Bill Knight column for Thurs., Fri., or Sat., June 19, 20 or 21
The U.S. Supreme Court this month is expected to rule on a case from Illinois that could damage the labor movement as much as the “Citizens United” and “McCutcheon” rulings hurt democracy.
At a May forum for GOP candidates for Alaska’s Lieutenant Governor, Sullivan was asked about Right To Work laws, which prohibit clauses in labor agreements that provide for the collection of union dues from workers benefiting from the contracts. Such laws are a favorite Right Wing cause, because they deprive unions of funds to function, which decreases workers' power to raise living standards through collective bargaining.
Oddly, the mayor’s seeking higher office in a state that’s one of the country's most unionized states. In Illinois, “Harris v. Quinn” has already been argued before the Court, and as Justices weigh their opinions, labor activists are preparing for the worst, which could be very bad.

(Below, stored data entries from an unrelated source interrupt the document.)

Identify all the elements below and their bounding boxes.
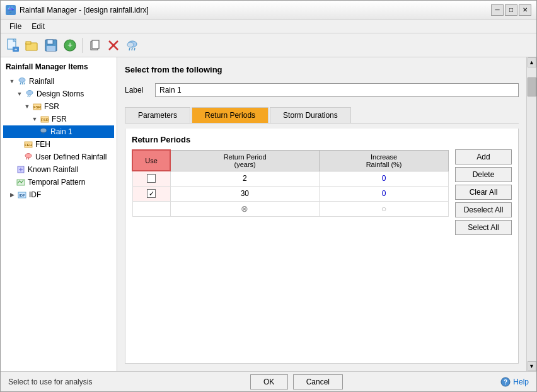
menu-edit[interactable]: Edit: [26, 21, 50, 32]
rain1-icon: [38, 127, 49, 137]
svg-text:IDF: IDF: [19, 193, 25, 197]
right-panel: Select from the following Label Paramete…: [117, 57, 526, 371]
svg-rect-8: [47, 46, 55, 51]
period-cell-empty: ⊗: [170, 201, 320, 216]
tree-label-idf: IDF: [29, 190, 41, 199]
use-cell-1[interactable]: [132, 171, 170, 186]
checkbox-1[interactable]: [147, 174, 156, 183]
select-all-button[interactable]: Select All: [455, 220, 512, 235]
tree-item-idf[interactable]: ▶ IDF IDF: [3, 188, 114, 201]
close-button[interactable]: ✕: [519, 4, 531, 16]
status-text: Select to use for analysis: [8, 378, 92, 386]
use-cell-2[interactable]: ✓: [132, 186, 170, 201]
tab-content: Return Periods Use Return Period(years) …: [125, 129, 519, 364]
tree-item-feh[interactable]: FEH FEH: [3, 138, 114, 151]
menu-bar: File Edit: [1, 20, 536, 33]
svg-text:FEH: FEH: [25, 143, 32, 147]
period-cell-1: 2: [170, 171, 320, 186]
toolbar: + +: [1, 33, 536, 57]
scroll-thumb[interactable]: [528, 78, 536, 96]
svg-line-19: [134, 48, 135, 50]
ok-button[interactable]: OK: [250, 374, 288, 389]
tree-label-fsr-parent: FSR: [44, 102, 59, 111]
period-cell-2: 30: [170, 186, 320, 201]
bottom-buttons: OK Cancel: [250, 374, 343, 389]
window-title: Rainfall Manager - [design rainfall.idrx…: [20, 6, 491, 14]
svg-text:+: +: [67, 40, 72, 50]
expand-icon-rainfall: ▼: [8, 78, 16, 85]
menu-file[interactable]: File: [4, 21, 26, 32]
toolbar-delete-button[interactable]: [105, 37, 122, 54]
tree-item-rain1[interactable]: Rain 1: [3, 125, 114, 138]
maximize-button[interactable]: □: [505, 4, 517, 16]
scrollbar[interactable]: ▲ ▼: [526, 57, 536, 371]
main-content: Rainfall Manager Items ▼ Rainfall ▼: [1, 57, 536, 371]
rp-button-group: Add Delete Clear All Deselect All Select…: [455, 149, 512, 235]
use-cell-empty: [132, 201, 170, 216]
toolbar-save-button[interactable]: [42, 37, 60, 54]
table-row-empty: ⊗ ○: [132, 201, 449, 216]
cancel-button[interactable]: Cancel: [293, 374, 343, 389]
tree-item-user-defined[interactable]: User Defined Rainfall: [3, 151, 114, 163]
tree-label-temporal-pattern: Temporal Pattern: [28, 178, 85, 187]
label-row: Label: [125, 83, 519, 97]
help-link[interactable]: ? Help: [500, 377, 529, 387]
tab-return-periods[interactable]: Return Periods: [192, 107, 268, 123]
tree-item-fsr-parent[interactable]: ▼ FSR FSR: [3, 100, 114, 113]
tab-parameters[interactable]: Parameters: [125, 107, 190, 123]
main-window: ☔ Rainfall Manager - [design rainfall.id…: [0, 0, 537, 392]
tree-label-design-storms: Design Storns: [37, 89, 84, 98]
bottom-bar: Select to use for analysis OK Cancel ? H…: [1, 371, 536, 391]
scroll-up-button[interactable]: ▲: [528, 57, 536, 67]
temporal-pattern-icon: [16, 177, 26, 187]
col-header-use: Use: [132, 150, 170, 171]
tree-item-fsr-child[interactable]: ▼ FSR FSR: [3, 113, 114, 125]
help-icon: ?: [500, 377, 511, 387]
toolbar-open-button[interactable]: [23, 37, 41, 54]
toolbar-copy-button[interactable]: [86, 37, 103, 54]
tree-label-user-defined: User Defined Rainfall: [35, 153, 107, 161]
svg-text:?: ?: [504, 379, 507, 386]
col-header-increase: IncreaseRainfall (%): [320, 150, 449, 171]
tree-item-rainfall[interactable]: ▼ Rainfall: [3, 75, 114, 88]
toolbar-add-button[interactable]: +: [61, 37, 79, 54]
tree-label-feh: FEH: [35, 140, 50, 149]
deselect-all-button[interactable]: Deselect All: [455, 202, 512, 217]
svg-point-36: [25, 154, 32, 158]
svg-line-17: [129, 48, 130, 50]
svg-line-22: [22, 83, 23, 84]
add-button[interactable]: Add: [455, 149, 512, 164]
return-periods-title: Return Periods: [132, 135, 512, 144]
scroll-down-button[interactable]: ▼: [528, 361, 536, 371]
sidebar-title: Rainfall Manager Items: [3, 61, 114, 75]
svg-line-23: [24, 83, 25, 84]
title-bar: ☔ Rainfall Manager - [design rainfall.id…: [1, 1, 536, 20]
toolbar-new-button[interactable]: +: [4, 37, 22, 54]
svg-line-21: [20, 83, 21, 84]
minimize-button[interactable]: ─: [491, 4, 504, 16]
panel-title: Select from the following: [125, 65, 519, 74]
tree-item-temporal-pattern[interactable]: Temporal Pattern: [3, 176, 114, 188]
svg-rect-7: [47, 40, 53, 44]
app-icon: ☔: [6, 5, 16, 15]
tab-bar: Parameters Return Periods Storm Duration…: [125, 107, 519, 124]
checkbox-2[interactable]: ✓: [147, 189, 156, 198]
sidebar: Rainfall Manager Items ▼ Rainfall ▼: [1, 57, 117, 371]
tree-label-known-rainfall: Known Rainfall: [28, 165, 78, 174]
return-periods-table-container: Use Return Period(years) IncreaseRainfal…: [132, 149, 449, 235]
svg-line-32: [42, 132, 42, 134]
checkbox-wrapper-2[interactable]: ✓: [137, 189, 166, 198]
checkbox-wrapper-1[interactable]: [137, 174, 166, 183]
svg-rect-5: [26, 42, 31, 44]
expand-icon-fsr: ▼: [23, 103, 31, 110]
toolbar-rainfall-button[interactable]: [124, 37, 141, 54]
delete-button[interactable]: Delete: [455, 167, 512, 182]
tree-item-design-storms[interactable]: ▼ Design Storns: [3, 88, 114, 100]
tree-item-known-rainfall[interactable]: Known Rainfall: [3, 163, 114, 176]
svg-point-24: [26, 91, 33, 95]
tab-storm-durations[interactable]: Storm Durations: [270, 107, 351, 123]
fsr-parent-icon: FSR: [32, 101, 42, 112]
col-header-period: Return Period(years): [170, 150, 320, 171]
clear-all-button[interactable]: Clear All: [455, 185, 512, 200]
label-input[interactable]: [155, 83, 519, 97]
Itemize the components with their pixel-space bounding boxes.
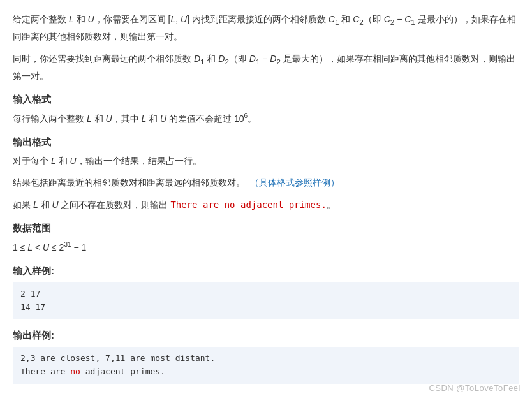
no-word-red: no bbox=[70, 367, 80, 376]
format-hint-link[interactable]: （具体格式参照样例） bbox=[250, 177, 339, 187]
main-content: 给定两个整数 L 和 U，你需要在闭区间 [L, U] 内找到距离最接近的两个相… bbox=[13, 11, 519, 384]
paragraph-1: 给定两个整数 L 和 U，你需要在闭区间 [L, U] 内找到距离最接近的两个相… bbox=[13, 11, 519, 45]
section-input-format: 输入格式 bbox=[13, 91, 519, 108]
sample-input-block: 2 17 14 17 bbox=[13, 282, 519, 319]
sample-output-line-1: 2,3 are closest, 7,11 are most distant. bbox=[20, 352, 512, 365]
sample-input-line-1: 2 17 bbox=[20, 288, 512, 301]
section-sample-output: 输出样例: bbox=[13, 327, 519, 344]
paragraph-output-3: 如果 L 和 U 之间不存在质数对，则输出 There are no adjac… bbox=[13, 197, 519, 213]
paragraph-2: 同时，你还需要找到距离最远的两个相邻质数 D1 和 D2（即 D1 − D2 是… bbox=[13, 51, 519, 84]
no-adjacent-primes-text: There are no adjacent primes. bbox=[170, 200, 326, 210]
sample-output-block: 2,3 are closest, 7,11 are most distant. … bbox=[13, 347, 519, 384]
sample-output-line-2: There are no adjacent primes. bbox=[20, 365, 512, 379]
paragraph-range: 1 ≤ L < U ≤ 231 − 1 bbox=[13, 239, 519, 255]
paragraph-output-2: 结果包括距离最近的相邻质数对和距离最远的相邻质数对。 （具体格式参照样例） bbox=[13, 175, 519, 191]
watermark: CSDN @ToLoveToFeel bbox=[429, 381, 521, 395]
section-data-range: 数据范围 bbox=[13, 220, 519, 237]
paragraph-output-1: 对于每个 L 和 U，输出一个结果，结果占一行。 bbox=[13, 153, 519, 169]
section-sample-input: 输入样例: bbox=[13, 263, 519, 279]
section-output-format: 输出格式 bbox=[13, 134, 519, 150]
paragraph-input: 每行输入两个整数 L 和 U，其中 L 和 U 的差值不会超过 106。 bbox=[13, 110, 519, 126]
sample-input-line-2: 14 17 bbox=[20, 301, 512, 314]
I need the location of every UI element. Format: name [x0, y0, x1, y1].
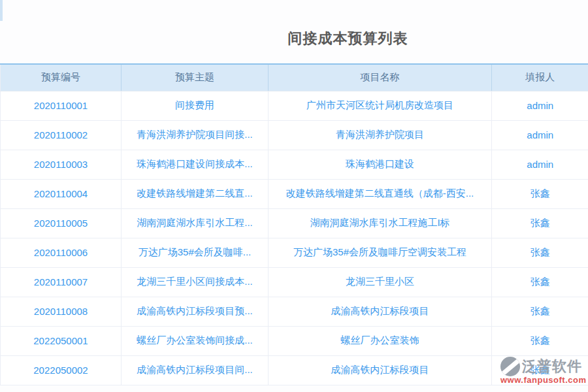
title-bar: 间接成本预算列表 [0, 0, 588, 63]
project-cell[interactable]: 湖南洞庭湖水库引水工程施工I标 [269, 208, 492, 238]
subject-cell[interactable]: 龙湖三千里小区间接成本... [122, 267, 269, 297]
subject-cell[interactable]: 湖南洞庭湖水库引水工程... [122, 208, 269, 238]
table-row: 2020110004改建铁路线增建第二线直...改建铁路线增建第二线直通线（成都… [1, 179, 588, 208]
project-cell[interactable]: 龙湖三千里小区 [269, 267, 492, 297]
column-header-project: 项目名称 [269, 64, 492, 91]
project-cell[interactable]: 改建铁路线增建第二线直通线（成都-西安... [269, 179, 492, 208]
table-row: 2020110001间接费用广州市天河区统计局机房改造项目admin [1, 91, 588, 120]
budget_no-cell[interactable]: 2020110003 [1, 150, 122, 179]
reporter-cell[interactable]: admin [492, 150, 588, 179]
column-header-budget_no: 预算编号 [1, 64, 122, 91]
project-cell[interactable]: 成渝高铁内江标段项目 [269, 355, 492, 385]
reporter-cell[interactable]: 张鑫 [492, 326, 588, 355]
reporter-cell[interactable]: 张鑫 [492, 267, 588, 297]
header-row: 预算编号预算主题项目名称填报人 [1, 64, 588, 91]
reporter-cell[interactable]: admin [492, 91, 588, 120]
table-row: 2020110003珠海鹤港口建设间接成本...珠海鹤港口建设admin [1, 150, 588, 179]
project-cell[interactable]: 青海洪湖养护院项目 [269, 120, 492, 150]
subject-cell[interactable]: 改建铁路线增建第二线直... [122, 179, 269, 208]
reporter-cell[interactable]: 张鑫 [492, 355, 588, 385]
project-cell[interactable]: 螺丝厂办公室装饰 [269, 326, 492, 355]
subject-cell[interactable]: 螺丝厂办公室装饰间接成... [122, 326, 269, 355]
project-cell[interactable]: 万达广场35#会所及咖啡厅空调安装工程 [269, 238, 492, 267]
budget_no-cell[interactable]: 2022050002 [1, 355, 122, 385]
subject-cell[interactable]: 珠海鹤港口建设间接成本... [122, 150, 269, 179]
reporter-cell[interactable]: 张鑫 [492, 297, 588, 326]
reporter-cell[interactable]: 张鑫 [492, 238, 588, 267]
subject-cell[interactable]: 青海洪湖养护院项目间接... [122, 120, 269, 150]
budget_no-cell[interactable]: 2020110001 [1, 91, 122, 120]
column-header-reporter: 填报人 [492, 64, 588, 91]
table-row: 2020110002青海洪湖养护院项目间接...青海洪湖养护院项目admin [1, 120, 588, 150]
budget_no-cell[interactable]: 2020110002 [1, 120, 122, 150]
subject-cell[interactable]: 成渝高铁内江标段项目预... [122, 297, 269, 326]
subject-cell[interactable]: 间接费用 [122, 91, 269, 120]
table-row: 2022050001螺丝厂办公室装饰间接成...螺丝厂办公室装饰张鑫 [1, 326, 588, 355]
page-title: 间接成本预算列表 [288, 29, 408, 48]
budget-table: 预算编号预算主题项目名称填报人 2020110001间接费用广州市天河区统计局机… [0, 63, 588, 385]
subject-cell[interactable]: 万达广场35#会所及咖啡... [122, 238, 269, 267]
reporter-cell[interactable]: admin [492, 120, 588, 150]
budget_no-cell[interactable]: 2022050001 [1, 326, 122, 355]
table-row: 2020110008成渝高铁内江标段项目预...成渝高铁内江标段项目张鑫 [1, 297, 588, 326]
reporter-cell[interactable]: 张鑫 [492, 179, 588, 208]
corner-sliver [0, 0, 3, 21]
budget_no-cell[interactable]: 2020110008 [1, 297, 122, 326]
table-row: 2020110006万达广场35#会所及咖啡...万达广场35#会所及咖啡厅空调… [1, 238, 588, 267]
budget_no-cell[interactable]: 2020110006 [1, 238, 122, 267]
reporter-cell[interactable]: 张鑫 [492, 208, 588, 238]
subject-cell[interactable]: 成渝高铁内江标段项目间... [122, 355, 269, 385]
column-header-subject: 预算主题 [122, 64, 269, 91]
project-cell[interactable]: 成渝高铁内江标段项目 [269, 297, 492, 326]
table-row: 2022050002成渝高铁内江标段项目间...成渝高铁内江标段项目张鑫 [1, 355, 588, 385]
table-row: 2020110005湖南洞庭湖水库引水工程...湖南洞庭湖水库引水工程施工I标张… [1, 208, 588, 238]
budget_no-cell[interactable]: 2020110004 [1, 179, 122, 208]
table-body: 2020110001间接费用广州市天河区统计局机房改造项目admin202011… [1, 91, 588, 385]
project-cell[interactable]: 珠海鹤港口建设 [269, 150, 492, 179]
budget_no-cell[interactable]: 2020110005 [1, 208, 122, 238]
table-row: 2020110007龙湖三千里小区间接成本...龙湖三千里小区张鑫 [1, 267, 588, 297]
budget_no-cell[interactable]: 2020110007 [1, 267, 122, 297]
project-cell[interactable]: 广州市天河区统计局机房改造项目 [269, 91, 492, 120]
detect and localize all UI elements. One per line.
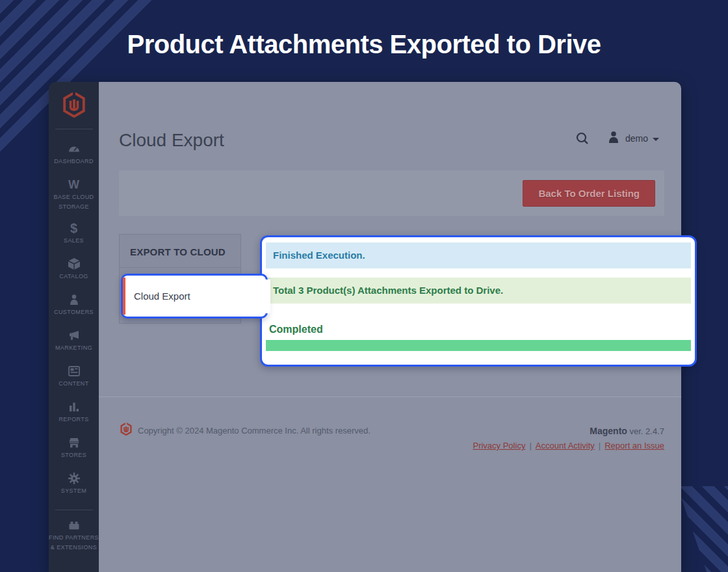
success-message: Total 3 Product(s) Attachments Exported …: [266, 278, 691, 304]
sidebar-item-reports[interactable]: REPORTS: [49, 400, 99, 425]
stores-icon: [49, 436, 99, 449]
sidebar-divider: [55, 129, 93, 129]
sidebar-item-content[interactable]: CONTENT: [49, 364, 99, 389]
brand-label: Magento: [590, 426, 627, 436]
sidebar-item-catalog[interactable]: CATALOG: [49, 257, 99, 282]
sidebar-item-marketing[interactable]: MARKETING: [49, 328, 99, 354]
tab-cloud-export[interactable]: Cloud Export: [121, 274, 268, 318]
content-icon: [49, 364, 99, 378]
active-tab-label: Cloud Export: [123, 291, 190, 302]
system-icon: [49, 471, 99, 485]
toolbar: Back To Order Listing: [119, 170, 664, 216]
sidebar-item-customers[interactable]: CUSTOMERS: [49, 292, 99, 318]
user-avatar-icon: [607, 130, 620, 147]
sidebar: DASHBOARD W BASE CLOUD STORAGE $ SALES C…: [49, 82, 99, 572]
export-result-callout: Finished Execution. Total 3 Product(s) A…: [260, 235, 697, 367]
info-message: Finished Execution.: [266, 242, 691, 268]
dashboard-icon: [49, 142, 99, 155]
account-activity-link[interactable]: Account Activity: [536, 441, 595, 450]
back-to-order-listing-button[interactable]: Back To Order Listing: [523, 180, 655, 207]
progress-bar-fill: [266, 340, 691, 351]
page-title: Product Attachments Exported to Drive: [0, 30, 728, 59]
sidebar-item-base-cloud-storage[interactable]: W BASE CLOUD STORAGE: [49, 177, 99, 211]
footer-links: Privacy Policy|Account Activity|Report a…: [473, 441, 664, 450]
magento-logo-icon[interactable]: [62, 92, 86, 120]
footer-magento-logo-icon: [120, 422, 132, 438]
sidebar-item-system[interactable]: SYSTEM: [49, 471, 99, 497]
sidebar-item-find-partners[interactable]: FIND PARTNERS & EXTENSIONS: [49, 518, 99, 551]
search-icon[interactable]: [575, 131, 590, 148]
find-partners-icon: [49, 518, 99, 532]
sidebar-item-sales[interactable]: $ SALES: [49, 221, 99, 246]
report-an-issue-link[interactable]: Report an Issue: [604, 441, 664, 450]
progress-label: Completed: [266, 324, 691, 335]
privacy-policy-link[interactable]: Privacy Policy: [473, 441, 525, 450]
sales-icon: $: [49, 221, 99, 235]
content-page-title: Cloud Export: [119, 130, 224, 151]
active-tab-accent: [123, 278, 125, 315]
username-label: demo: [625, 133, 648, 144]
sidebar-item-dashboard[interactable]: DASHBOARD: [49, 142, 99, 167]
reports-icon: [49, 400, 99, 413]
catalog-icon: [49, 257, 99, 270]
decorative-stripes-bottom-right: [677, 486, 728, 572]
marketing-icon: [49, 328, 99, 342]
sidebar-divider: [55, 510, 93, 510]
tabs-group-title: EXPORT TO CLOUD: [120, 235, 240, 268]
admin-footer: Copyright © 2024 Magento Commerce Inc. A…: [99, 396, 681, 572]
version-text: Magento ver. 2.4.7: [590, 426, 664, 436]
customers-icon: [49, 292, 99, 306]
user-menu-caret-icon: [653, 138, 659, 141]
copyright-text: Copyright © 2024 Magento Commerce Inc. A…: [138, 426, 370, 436]
user-menu[interactable]: demo: [607, 130, 659, 147]
sidebar-item-stores[interactable]: STORES: [49, 436, 99, 461]
callout-joint: [259, 280, 270, 313]
base-cloud-storage-icon: W: [49, 177, 99, 191]
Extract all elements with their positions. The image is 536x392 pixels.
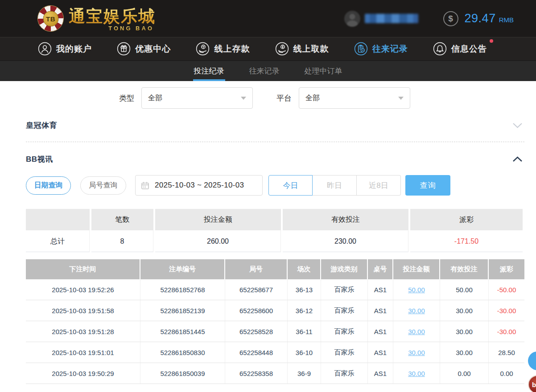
site-title: 通宝娱乐城	[69, 5, 156, 28]
bell-icon	[433, 42, 447, 56]
nav-item-announcements[interactable]: 信息公告	[433, 42, 487, 56]
summary-header-bet-amount: 投注金额	[155, 209, 281, 230]
col-round: 局号	[225, 259, 288, 279]
cell-valid: 50.00	[440, 279, 489, 300]
platform-filter-label: 平台	[276, 93, 292, 103]
summary-total-row: 总计 8 260.00 230.00 -171.50	[26, 230, 524, 252]
tab-bet-records[interactable]: 投注纪录	[194, 61, 224, 81]
cell-table-no: AS1	[368, 300, 393, 321]
site-logo[interactable]: TB 通宝娱乐城 TONG BAO	[38, 5, 156, 32]
col-session: 场次	[288, 259, 321, 279]
cell-bet-id: 522861852139	[140, 300, 225, 321]
summary-header-row: 笔数 投注金额 有效投注 派彩	[26, 209, 524, 230]
chevron-down-icon	[398, 97, 404, 100]
cell-payout: -30.00	[489, 300, 524, 321]
table-row: 2025-10-03 19:51:58 522861852139 6522586…	[26, 300, 524, 321]
bet-amount-link[interactable]: 30.00	[408, 328, 425, 335]
bet-records-table: 下注时间 注单编号 局号 场次 游戏类别 桌号 投注金额 有效投注 派彩 202…	[26, 259, 524, 384]
col-table-no: 桌号	[368, 259, 393, 279]
cell-round: 652258600	[225, 300, 288, 321]
round-query-button[interactable]: 局号查询	[80, 176, 126, 195]
bet-amount-link[interactable]: 30.00	[408, 349, 425, 356]
date-range-input[interactable]: 2025-10-03 ~ 2025-10-03	[135, 175, 263, 196]
table-header-row: 下注时间 注单编号 局号 场次 游戏类别 桌号 投注金额 有效投注 派彩	[26, 259, 524, 279]
cell-time: 2025-10-03 19:52:26	[26, 279, 140, 300]
calendar-icon	[141, 181, 149, 190]
cell-table-no: AS1	[368, 342, 393, 363]
subtab-bar: 投注纪录 往来记录 处理中订单	[0, 60, 536, 81]
search-button[interactable]: 查询	[405, 175, 450, 196]
summary-header-count: 笔数	[91, 209, 153, 230]
cell-session: 36-12	[288, 300, 321, 321]
section-bb-video: BB视讯	[26, 154, 524, 164]
cell-valid: 30.00	[440, 300, 489, 321]
cell-table-no: AS1	[368, 279, 393, 300]
cell-session: 36-11	[288, 321, 321, 342]
nav-item-deposit[interactable]: 线上存款	[196, 42, 250, 56]
gift-icon	[117, 42, 131, 56]
crown-expand-chevron-down-icon[interactable]	[512, 122, 523, 128]
table-row: 2025-10-03 19:52:26 522861852768 6522586…	[26, 279, 524, 300]
withdraw-icon	[275, 42, 289, 56]
bet-amount-link[interactable]: 50.00	[408, 286, 425, 294]
service-letter: b	[532, 381, 536, 388]
tab-transaction-records[interactable]: 往来记录	[249, 61, 280, 81]
chevron-down-icon	[241, 97, 246, 100]
balance-currency: RMB	[499, 16, 514, 24]
summary-header-payout: 派彩	[410, 209, 523, 230]
cell-round: 652258528	[225, 321, 288, 342]
cell-valid: 30.00	[440, 342, 489, 363]
username-redacted	[365, 14, 418, 23]
type-select-value: 全部	[148, 94, 162, 103]
type-filter-label: 类型	[119, 93, 134, 103]
nav-item-promotions[interactable]: 优惠中心	[117, 42, 171, 56]
cell-payout: -50.00	[489, 279, 524, 300]
cell-bet-id: 522861850830	[140, 342, 225, 363]
bet-amount-link[interactable]: 30.00	[408, 370, 425, 377]
platform-select[interactable]: 全部	[299, 87, 410, 109]
summary-header-valid-bet: 有效投注	[283, 209, 408, 230]
user-avatar[interactable]	[344, 11, 360, 27]
cell-valid: 30.00	[440, 321, 489, 342]
nav-item-my-account[interactable]: 我的账户	[38, 42, 92, 56]
bet-amount-link[interactable]: 30.00	[408, 307, 425, 314]
balance-amount: 29.47	[465, 12, 496, 25]
yesterday-button[interactable]: 昨日	[313, 175, 357, 196]
table-row: 2025-10-03 19:50:29 522861850039 6522583…	[26, 363, 524, 384]
cell-session: 36-13	[288, 279, 321, 300]
today-button[interactable]: 今日	[268, 175, 313, 196]
cell-round: 652258677	[225, 279, 288, 300]
cell-game: 百家乐	[321, 342, 368, 363]
nav-item-transaction-records[interactable]: 往来记录	[354, 42, 408, 56]
col-bet-amount: 投注金额	[393, 259, 440, 279]
platform-select-value: 全部	[305, 94, 320, 103]
col-valid-bet: 有效投注	[440, 259, 489, 279]
cell-table-no: AS1	[368, 321, 393, 342]
cell-time: 2025-10-03 19:51:28	[26, 321, 140, 342]
cell-time: 2025-10-03 19:51:58	[26, 300, 140, 321]
cell-valid: 0.00	[440, 363, 489, 384]
top-header: TB 通宝娱乐城 TONG BAO $ 29.47 RMB	[0, 0, 536, 37]
col-payout: 派彩	[489, 259, 524, 279]
nav-item-withdraw[interactable]: 线上取款	[275, 42, 329, 56]
main-nav: 我的账户 优惠中心 线上存款	[0, 37, 536, 60]
cell-payout: 0.00	[489, 363, 524, 384]
tab-pending-orders[interactable]: 处理中订单	[305, 61, 342, 81]
type-select[interactable]: 全部	[141, 87, 253, 109]
cell-payout: -30.00	[489, 321, 524, 342]
cell-bet-id: 522861851445	[140, 321, 225, 342]
cell-game: 百家乐	[321, 321, 368, 342]
last8days-button[interactable]: 近8日	[357, 175, 401, 196]
date-query-button[interactable]: 日期查询	[26, 176, 71, 195]
col-bet-id: 注单编号	[140, 259, 225, 279]
summary-valid-bet-value: 230.00	[283, 230, 408, 252]
cell-session: 36-9	[288, 363, 321, 384]
table-row: 2025-10-03 19:51:01 522861850830 6522584…	[26, 342, 524, 363]
records-icon	[354, 42, 368, 56]
deposit-icon	[196, 42, 210, 56]
bb-collapse-chevron-up-icon[interactable]	[512, 156, 523, 162]
col-bet-time: 下注时间	[26, 259, 140, 279]
cell-game: 百家乐	[321, 363, 368, 384]
section-crown-sports: 皇冠体育	[26, 120, 524, 131]
chip-tb-text: TB	[43, 11, 58, 26]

“Harris v. Quinn” – Quinn being Gov. Pat Quinn – is a bigger threat than many realize, according to a Service Employees International Union attorney who worked on that union's friend-of-the-court brief.
The Court’s already used the 1st Amendment's free-speech guarantee to declare that “money is speech” and let the cash flow in “McCutcheon” and “Citizens United.” But SEIU lawyer Nicole Berner said the Justices may use the amendment's right of free association to grant the Right To Work forces’ demand: To bar unions from collecting money – even money just for contract bargaining and administration – from their own members.
If the Supreme Court rules against organized labor, the Court would turn all 50 states into Right To Work (for Less) states where unions are prohibited from negotiating contracts calling for dues deductions – states where unions are weakened, wages are lower and workers have fewer “rights.”
The Supreme Court would be saying “our whole collective bargaining system violates the 1st Amendment,” Berner said.
Her warning came at a panel discussion at the Center for American Progress, a progressive think tank, about a week after Sullivan’s remark. Although Berner’s panel discussed the 1st Amendment – which guarantees freedom of speech, religion, the press, assembly and to seek redress for grievances – comments turned to campaign finance and the Supreme Court.
“The Right To Work Committee and home-care attendants in Illinois [a few who objected to a majority vote to organize and affiliate with SEIU] said that by charging a fee for administering the contract, the union was violating their 1st Amendment right of free association,” Berner said. “This decision would weaken the entire labor movement and the whole progressive community, because of the strength labor provides.”
Lower courts dismissed the case, saying the Right To Work committee had no standing to sue because the payments didn't hurt that group. But the Supreme Court took the case, and in the next few weeks could eviscerate workers’ unions.
Dues are the financial means by which member organizations share common costs, of course. In the case of labor unions, dues help underwrite the expenses of representation – bargaining and enforcing contracts – that achieves better pay, hours and working conditions.
For a Court so chummy with Big Business, that may not matter.
What matters to workers whose unions help give them the legal power to bargain collectively instead of singly is what could happen with an adverse – even hostile – decision.
Anticipating that the majority of the Justices could rule against unions, Berner told Press Associates Inc. that SEIU already is considering new ways workers could organize.
If the Court rules against collecting dues, labor would have to rely on voluntary contributions and that usually results in drastically falling revenues. (For example, public-sector unions in Wisconsin saw their revenues fall by half after Right Wing Republican Gov. Scott Walker successfully got the GOP legislature to cut off dues collections.) Preparing for such a worst-case scenario, SEIU says it leaves unions an alternative: Becoming a membership organization like the NAACP “where it could build power and people in the broad sense,” Berner said.
“This case is pushing us faster in that direction,” she said. “We have to figure out a different way to be strong.”